**ASSIGNMENT:**
Would you please copy each line of the data in which the string "Multimode" occurs?

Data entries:
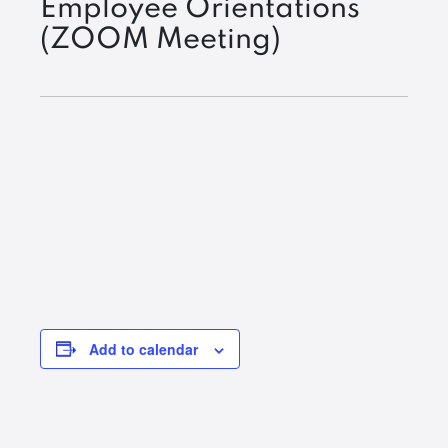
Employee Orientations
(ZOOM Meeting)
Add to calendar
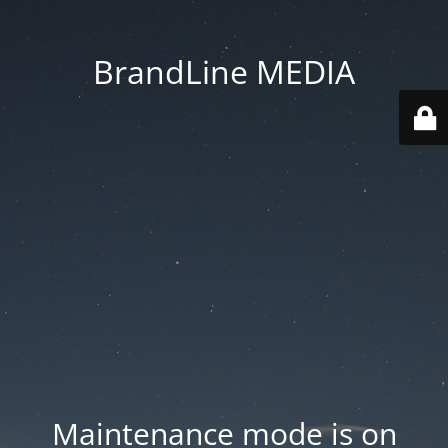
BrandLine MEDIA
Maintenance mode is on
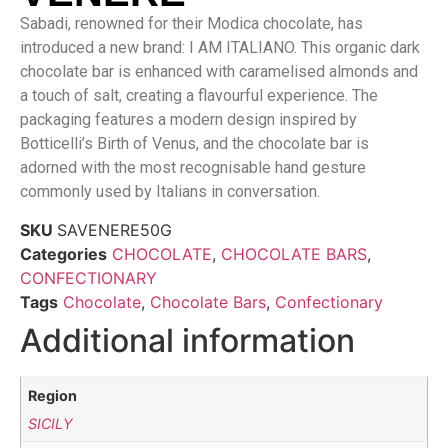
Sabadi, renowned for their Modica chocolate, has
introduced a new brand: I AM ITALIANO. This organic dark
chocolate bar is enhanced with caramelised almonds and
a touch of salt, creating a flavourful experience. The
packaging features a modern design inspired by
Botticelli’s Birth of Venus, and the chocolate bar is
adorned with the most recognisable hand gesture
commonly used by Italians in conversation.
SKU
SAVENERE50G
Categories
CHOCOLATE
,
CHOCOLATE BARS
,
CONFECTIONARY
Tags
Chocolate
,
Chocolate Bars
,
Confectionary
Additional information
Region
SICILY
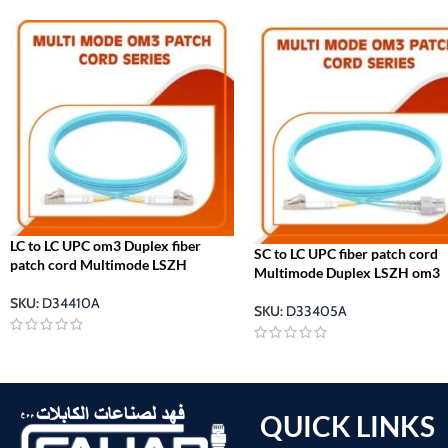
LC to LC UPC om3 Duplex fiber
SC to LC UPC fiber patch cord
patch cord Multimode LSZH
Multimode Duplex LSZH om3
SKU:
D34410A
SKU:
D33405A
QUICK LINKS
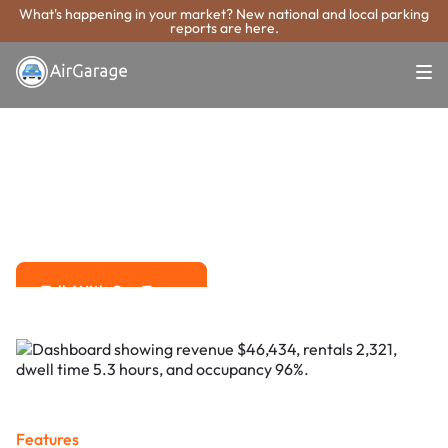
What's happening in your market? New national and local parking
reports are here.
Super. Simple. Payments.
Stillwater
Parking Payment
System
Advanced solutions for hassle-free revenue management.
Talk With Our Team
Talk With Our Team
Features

**RESPONSE TO THIS TASK:**
patch cord Multimode LSZH
Multimode Duplex LSZH om3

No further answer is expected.